Sent from my Pixel XL using Tapatalk


----------



## andisimose (May 3, 2018)

I fit 30 of the 5 for $10 Lowes bags in a Mazda CX-5 the other day, it was a week before my Atlas arrived. Based on the size difference Im guessing 45-50 easy. The Lowes employee helping me load the CX-5 figured he could get more in but I wanted to be able to see out my windows


----------



## Passatsquared (Oct 26, 2014)

kain2thebrain said:


> For real though, check around for mulch delivery. Price per yard is usually way cheaper than the bags.
> 
> Sent from my Pixel XL using Tapatalk


I went down this road once.

The cost ended up being slightly cheaper than the dollar per bag that home depot and Lowe's offer.

The major downside was I had a huge trailer of mulch that need to be off loaded and wheelbarrowed to location. I had to touch the mulch twice to lay it. Once in the barrow, and once into the flower beds.

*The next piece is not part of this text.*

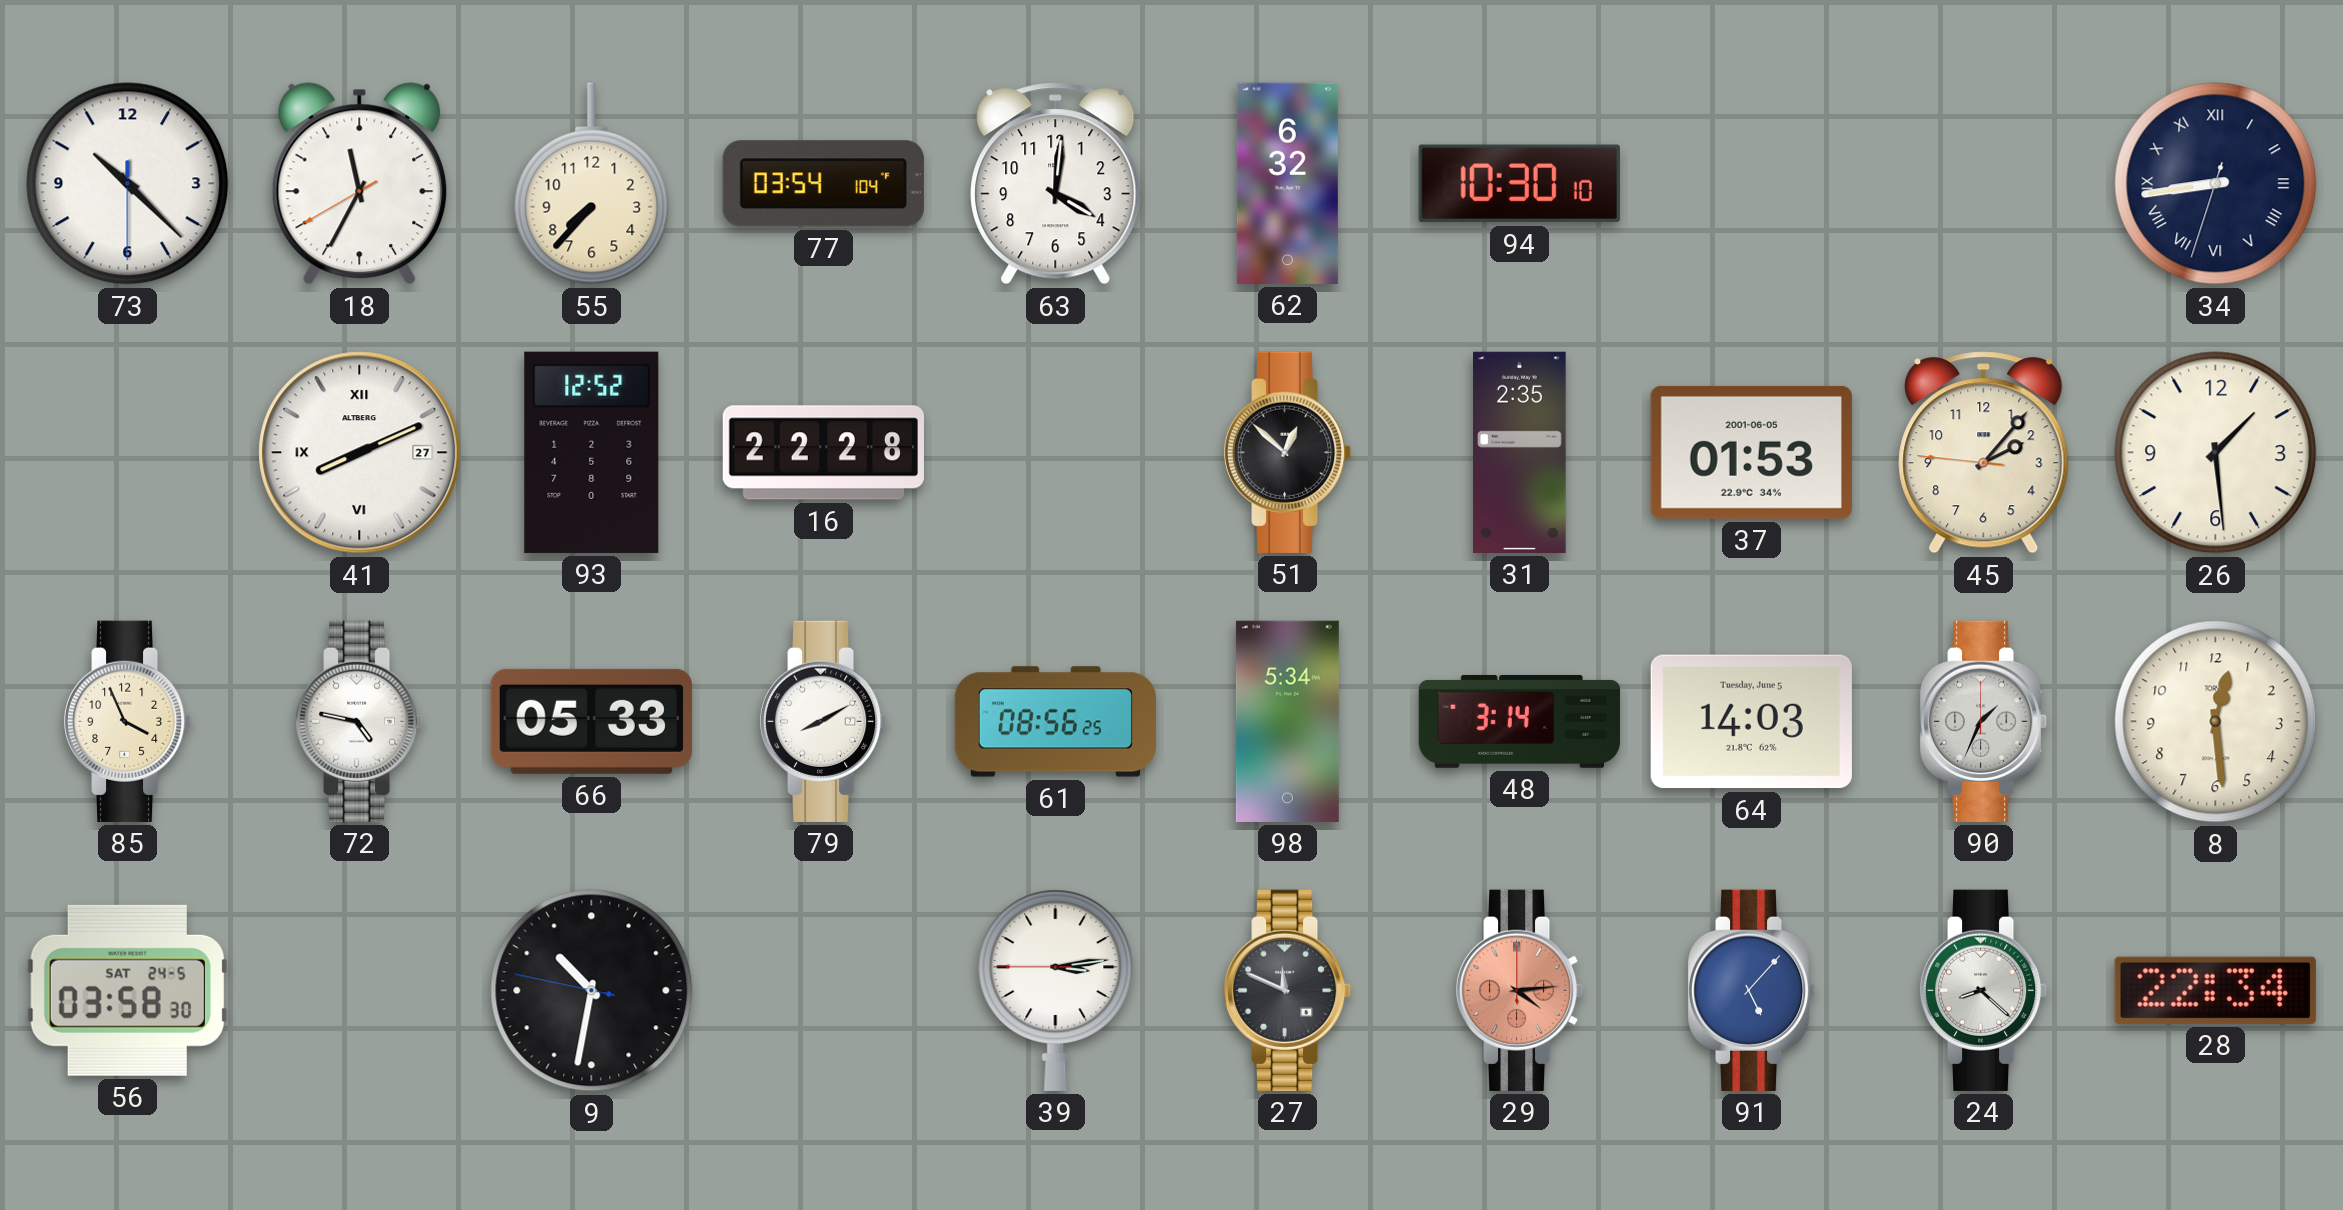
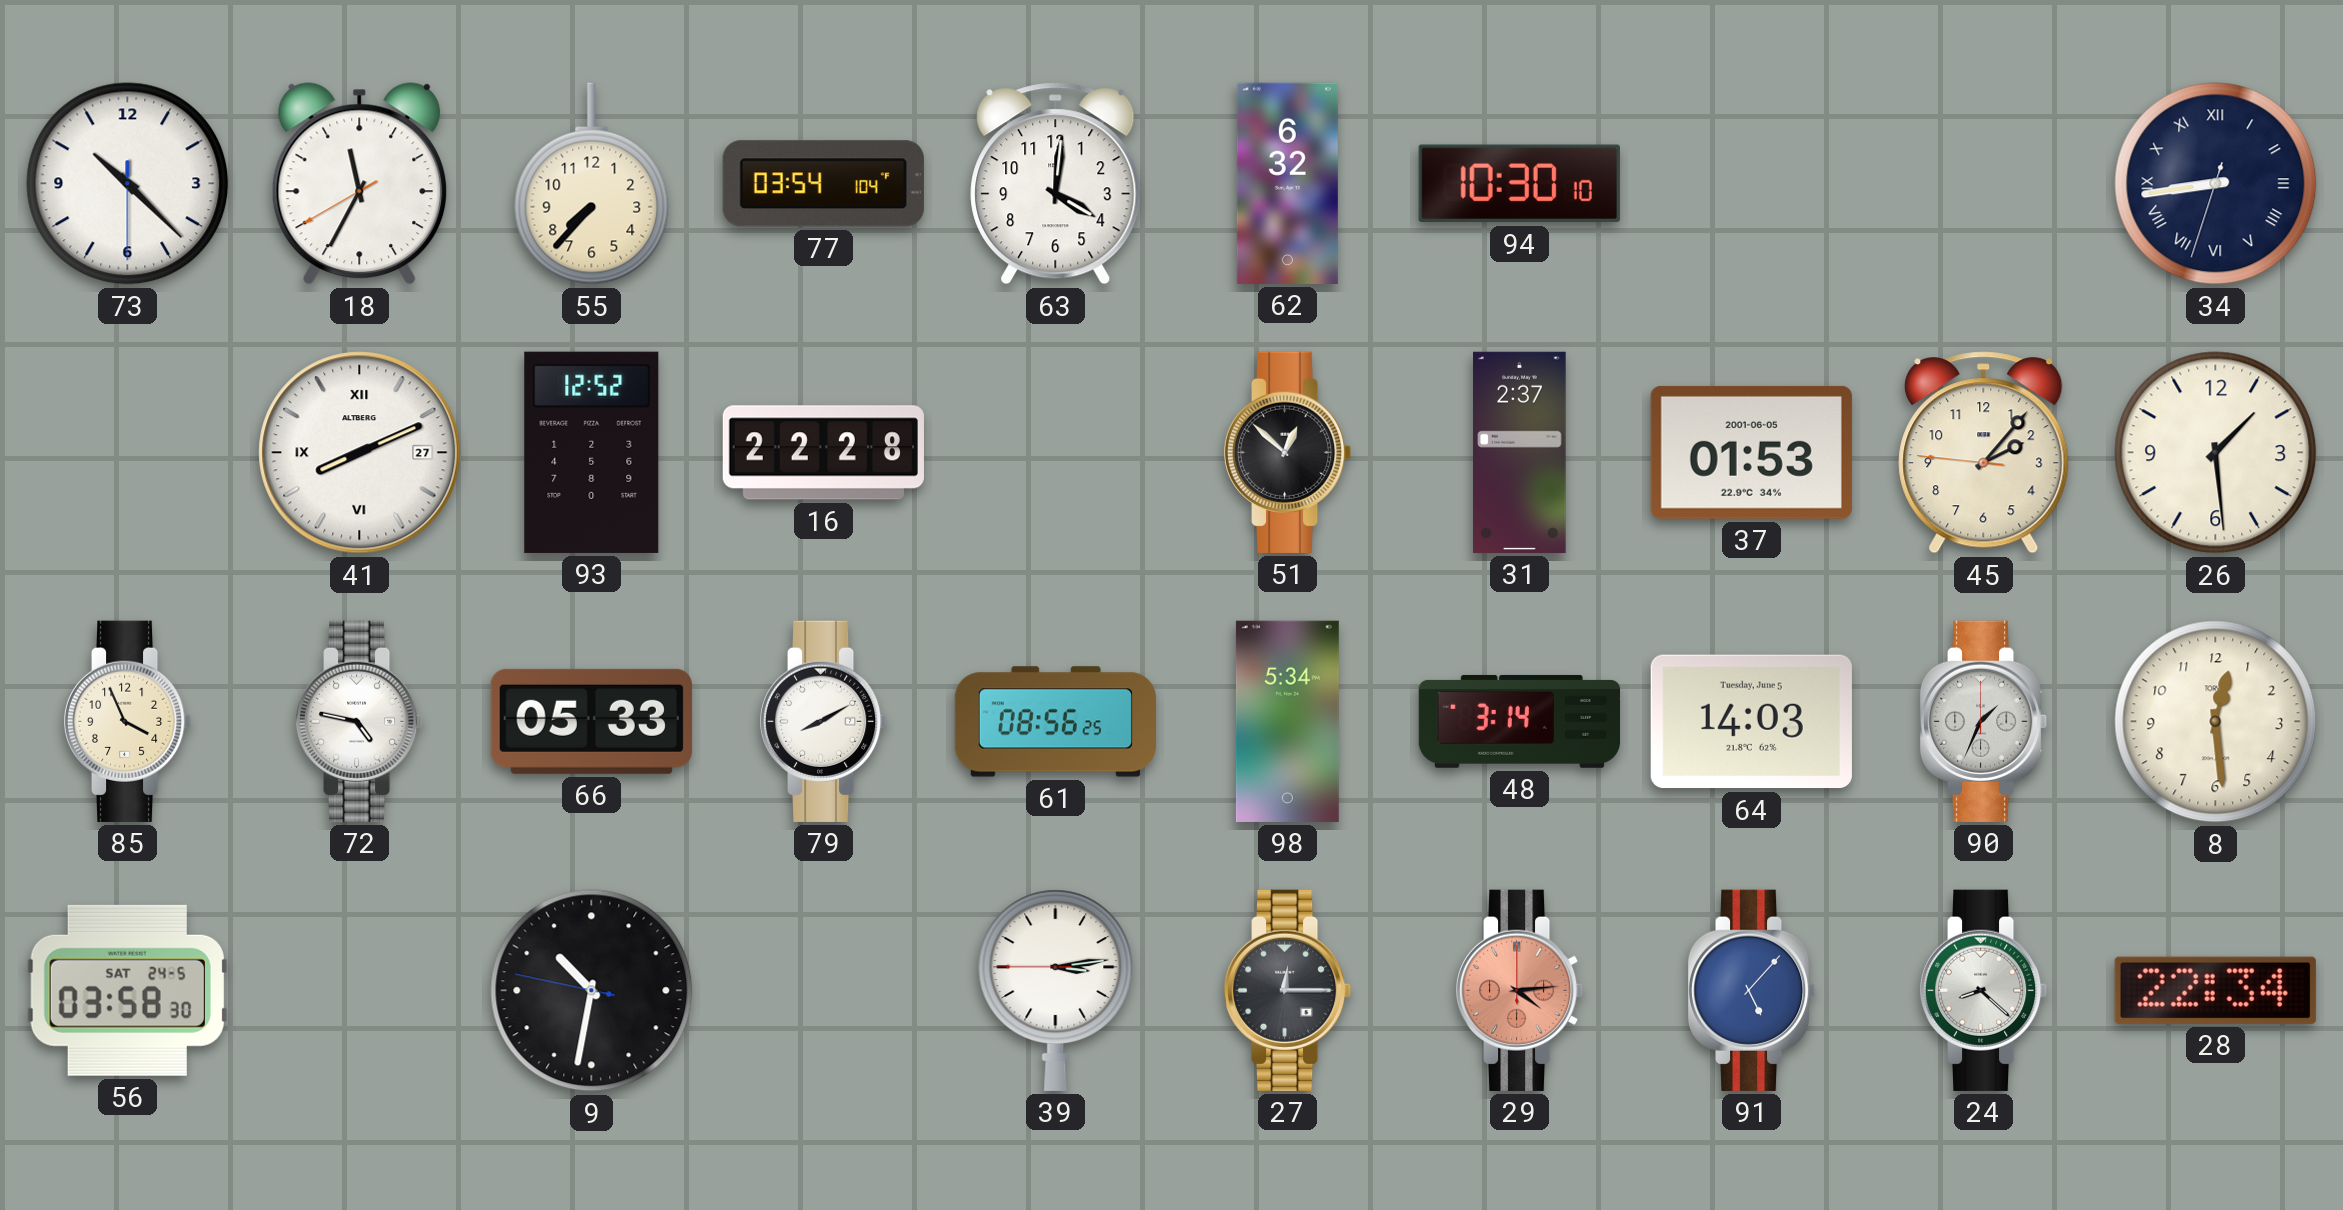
31: 2:35 -> 2:37
27: 11:49 -> 12:15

Bags of mulch can be dropped right next to the work area and don't require a shovel.

Been using bags of mulch ever since.


----------



## jverge (Nov 22, 2017)

I had 15 bags in mine with just the 3rd row flat. I probably could have easily fit another 15 with the 2nd row flattened as well.


----------



## hurleyint921 (Sep 2, 2007)

Not the answer for the vehicle you are looking for but I want to chime in since I spent all day last Saturday mulching. I did two trips of 20 bags of mulch in my nissan xterra. Could have easily done one trip of 30 though. Back seats were down. Good luck and God speed.


----------



## Dukie513 (Dec 13, 2017)

acoz said:


> How about you report your findings back to us!


I did not fill the space fully by any means, but with the third row down, I was able to get 15 bags in the back without impacting my view out the back. All 15 were below the line of the seats.


----------



## knedrgr (Jun 6, 2011)

Well, I can give a direct answer to this question.

Both 2nd row and 3rd row flat, and was able to fit 40 bags of mulch, which filled the entire cabin. Maxed out the 97 cu ft of volume and the 1200lbs of payload. Not something I'm looking to do again.


----------



## nkresho (Aug 8, 2010)

Yesterday I got 20 bags of mulch (40 cubic feet and ~700#, about 1.5 yards), 10 bags of topsoil (400#), two arborvitae and a boxwood in with the second and third row folded. All for a weight of about 1150# of weight. Not close to the max I could get in there. Still had 100% visibility out the back and sides (minus the plants peeking up).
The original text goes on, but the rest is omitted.